This interesting post steps back from the detail of digital teams in governments around the world to ask in a more general way where to go next. Once the team has been established, once the early battles won, once the first examples of what better looks like have been produced, once at least some form of stable existence has been achieved – what then?
The post is partly a reflection on ways of embedding change in government – by exerting control, or by building consensus – and partly a recognition that some of these teams, including the GDS in the UK, are facing both the easiest and the hardest stage of their existence. Easiest because a degree of maturity has been established, delivery has been demonstrated, and the voices suggesting that the whole thing is a waste of time are quieter and fewer.

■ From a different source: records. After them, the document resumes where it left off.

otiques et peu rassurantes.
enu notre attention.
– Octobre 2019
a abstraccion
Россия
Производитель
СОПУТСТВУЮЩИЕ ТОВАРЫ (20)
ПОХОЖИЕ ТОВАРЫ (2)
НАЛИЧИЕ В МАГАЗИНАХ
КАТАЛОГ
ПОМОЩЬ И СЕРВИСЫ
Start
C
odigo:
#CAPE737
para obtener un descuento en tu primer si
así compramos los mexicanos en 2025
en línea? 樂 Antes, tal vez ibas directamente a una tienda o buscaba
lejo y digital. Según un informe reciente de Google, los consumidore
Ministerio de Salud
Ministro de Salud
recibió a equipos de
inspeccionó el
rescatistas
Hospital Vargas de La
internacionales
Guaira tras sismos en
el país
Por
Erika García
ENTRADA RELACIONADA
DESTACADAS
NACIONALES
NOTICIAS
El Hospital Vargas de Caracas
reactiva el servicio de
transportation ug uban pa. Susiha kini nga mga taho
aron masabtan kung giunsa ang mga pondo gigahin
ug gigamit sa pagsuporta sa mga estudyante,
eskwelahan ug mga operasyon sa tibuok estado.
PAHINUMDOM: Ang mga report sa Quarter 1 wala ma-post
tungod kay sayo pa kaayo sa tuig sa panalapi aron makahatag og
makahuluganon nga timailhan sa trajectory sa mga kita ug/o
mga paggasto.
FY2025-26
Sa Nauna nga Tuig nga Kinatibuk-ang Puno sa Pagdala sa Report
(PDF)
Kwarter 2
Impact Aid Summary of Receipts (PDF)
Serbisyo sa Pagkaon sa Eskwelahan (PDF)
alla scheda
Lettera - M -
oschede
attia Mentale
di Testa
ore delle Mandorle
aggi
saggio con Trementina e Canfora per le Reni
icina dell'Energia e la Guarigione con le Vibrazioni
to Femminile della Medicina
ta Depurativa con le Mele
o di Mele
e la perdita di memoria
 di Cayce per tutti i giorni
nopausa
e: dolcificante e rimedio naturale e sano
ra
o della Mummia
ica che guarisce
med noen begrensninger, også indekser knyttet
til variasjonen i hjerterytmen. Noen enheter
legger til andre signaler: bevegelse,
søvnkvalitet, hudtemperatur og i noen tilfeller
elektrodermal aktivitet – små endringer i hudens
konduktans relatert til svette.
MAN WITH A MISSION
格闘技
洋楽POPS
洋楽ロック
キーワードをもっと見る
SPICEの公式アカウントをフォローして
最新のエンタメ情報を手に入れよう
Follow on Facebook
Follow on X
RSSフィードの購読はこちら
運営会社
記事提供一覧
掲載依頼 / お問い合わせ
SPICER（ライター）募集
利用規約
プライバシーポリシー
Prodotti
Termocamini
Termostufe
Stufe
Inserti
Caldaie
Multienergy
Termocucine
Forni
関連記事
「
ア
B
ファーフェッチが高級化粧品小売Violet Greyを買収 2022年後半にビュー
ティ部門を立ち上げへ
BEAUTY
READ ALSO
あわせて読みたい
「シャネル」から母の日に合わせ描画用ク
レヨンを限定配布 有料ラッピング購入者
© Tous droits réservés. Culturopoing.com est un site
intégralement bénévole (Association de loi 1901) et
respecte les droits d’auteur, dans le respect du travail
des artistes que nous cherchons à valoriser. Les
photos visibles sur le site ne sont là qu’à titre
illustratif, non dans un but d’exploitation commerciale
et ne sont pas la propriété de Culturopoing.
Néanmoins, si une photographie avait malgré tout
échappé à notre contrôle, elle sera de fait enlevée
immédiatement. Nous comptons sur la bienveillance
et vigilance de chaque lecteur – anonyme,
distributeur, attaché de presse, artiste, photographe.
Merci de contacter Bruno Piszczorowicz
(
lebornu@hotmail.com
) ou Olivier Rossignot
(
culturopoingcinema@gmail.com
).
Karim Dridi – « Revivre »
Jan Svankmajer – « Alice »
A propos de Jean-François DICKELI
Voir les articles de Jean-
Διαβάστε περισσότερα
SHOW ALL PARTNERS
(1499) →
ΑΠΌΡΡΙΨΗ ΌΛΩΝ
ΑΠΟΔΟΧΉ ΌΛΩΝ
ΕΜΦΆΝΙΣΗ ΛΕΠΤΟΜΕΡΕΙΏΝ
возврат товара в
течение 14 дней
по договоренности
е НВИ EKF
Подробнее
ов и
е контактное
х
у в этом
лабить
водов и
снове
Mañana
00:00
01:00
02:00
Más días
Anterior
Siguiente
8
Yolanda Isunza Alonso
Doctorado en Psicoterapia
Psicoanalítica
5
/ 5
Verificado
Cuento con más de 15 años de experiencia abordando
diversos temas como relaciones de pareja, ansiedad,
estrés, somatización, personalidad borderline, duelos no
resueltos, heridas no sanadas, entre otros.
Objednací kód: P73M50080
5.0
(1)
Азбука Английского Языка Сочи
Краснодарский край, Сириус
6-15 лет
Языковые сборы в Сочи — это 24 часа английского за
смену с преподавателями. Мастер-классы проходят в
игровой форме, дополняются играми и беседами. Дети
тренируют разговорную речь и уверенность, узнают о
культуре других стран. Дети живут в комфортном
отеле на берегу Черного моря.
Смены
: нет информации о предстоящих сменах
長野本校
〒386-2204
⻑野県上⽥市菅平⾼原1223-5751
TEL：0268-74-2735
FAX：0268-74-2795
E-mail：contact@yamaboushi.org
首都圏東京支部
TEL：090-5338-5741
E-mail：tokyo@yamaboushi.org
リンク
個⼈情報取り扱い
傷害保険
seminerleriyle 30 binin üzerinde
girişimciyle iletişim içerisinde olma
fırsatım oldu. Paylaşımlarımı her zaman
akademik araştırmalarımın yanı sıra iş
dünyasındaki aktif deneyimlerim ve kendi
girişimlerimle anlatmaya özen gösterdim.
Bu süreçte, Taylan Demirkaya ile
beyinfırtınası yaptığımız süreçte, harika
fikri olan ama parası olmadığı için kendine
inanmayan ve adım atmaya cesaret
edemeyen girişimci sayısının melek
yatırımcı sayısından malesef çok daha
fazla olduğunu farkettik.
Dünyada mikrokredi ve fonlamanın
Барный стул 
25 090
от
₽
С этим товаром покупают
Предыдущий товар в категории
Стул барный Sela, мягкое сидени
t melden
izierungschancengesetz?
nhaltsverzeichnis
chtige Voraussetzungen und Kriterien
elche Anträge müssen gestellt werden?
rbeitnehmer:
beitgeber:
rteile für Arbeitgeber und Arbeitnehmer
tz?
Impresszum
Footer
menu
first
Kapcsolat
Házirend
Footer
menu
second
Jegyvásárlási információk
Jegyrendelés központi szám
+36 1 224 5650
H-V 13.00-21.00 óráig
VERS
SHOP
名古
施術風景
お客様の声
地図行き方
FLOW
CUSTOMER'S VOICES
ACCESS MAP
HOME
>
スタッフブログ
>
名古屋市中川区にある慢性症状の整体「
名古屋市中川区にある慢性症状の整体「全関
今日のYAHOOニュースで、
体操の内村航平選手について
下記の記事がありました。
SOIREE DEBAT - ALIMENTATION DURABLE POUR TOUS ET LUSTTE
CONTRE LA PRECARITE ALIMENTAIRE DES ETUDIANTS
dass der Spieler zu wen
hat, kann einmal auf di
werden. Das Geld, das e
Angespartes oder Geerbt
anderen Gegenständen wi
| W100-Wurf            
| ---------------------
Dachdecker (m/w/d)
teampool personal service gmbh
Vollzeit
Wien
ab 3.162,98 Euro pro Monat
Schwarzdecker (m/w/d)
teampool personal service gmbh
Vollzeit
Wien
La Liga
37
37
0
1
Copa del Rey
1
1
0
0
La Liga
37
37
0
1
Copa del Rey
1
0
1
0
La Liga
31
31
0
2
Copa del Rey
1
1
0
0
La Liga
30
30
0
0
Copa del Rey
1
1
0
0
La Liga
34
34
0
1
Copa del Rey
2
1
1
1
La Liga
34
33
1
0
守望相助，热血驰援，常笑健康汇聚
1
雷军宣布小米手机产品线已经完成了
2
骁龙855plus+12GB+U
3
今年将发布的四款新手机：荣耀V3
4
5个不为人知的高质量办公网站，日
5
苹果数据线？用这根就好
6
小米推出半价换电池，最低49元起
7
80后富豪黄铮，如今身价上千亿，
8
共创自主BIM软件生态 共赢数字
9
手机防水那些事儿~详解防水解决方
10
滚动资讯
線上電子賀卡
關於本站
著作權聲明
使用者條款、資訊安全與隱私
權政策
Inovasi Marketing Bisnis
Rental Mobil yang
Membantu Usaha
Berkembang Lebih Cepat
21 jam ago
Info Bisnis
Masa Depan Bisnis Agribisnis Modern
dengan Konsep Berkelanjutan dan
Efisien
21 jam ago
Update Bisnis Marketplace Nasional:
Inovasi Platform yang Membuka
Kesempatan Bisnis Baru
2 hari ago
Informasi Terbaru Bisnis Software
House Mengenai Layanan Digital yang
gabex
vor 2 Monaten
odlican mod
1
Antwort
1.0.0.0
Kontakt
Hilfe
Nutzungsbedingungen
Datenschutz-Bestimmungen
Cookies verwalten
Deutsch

But hardest because those early deliveries have a tendency to be superficial (which is not at all to say simple or easy): they sit on top of structures and functions of government which remain fundamentally unchanged. That’s been apparent from early on – this post, for example, argued six years ago that the superstructure cannot determine the base. That mattered less in the early days, because there were other things to do, but is critical to the future of government.
And that’s more or less where Eaves and McGuire end up too:
Behind us is the hard part of starting up. Today is about building capital and capacity. What’s next in the mid term…? A long slow battle over what the structure and shape of government will look like. And making progress on that I fear will be infinitely more difficult and painful than improving services on a project by project basis.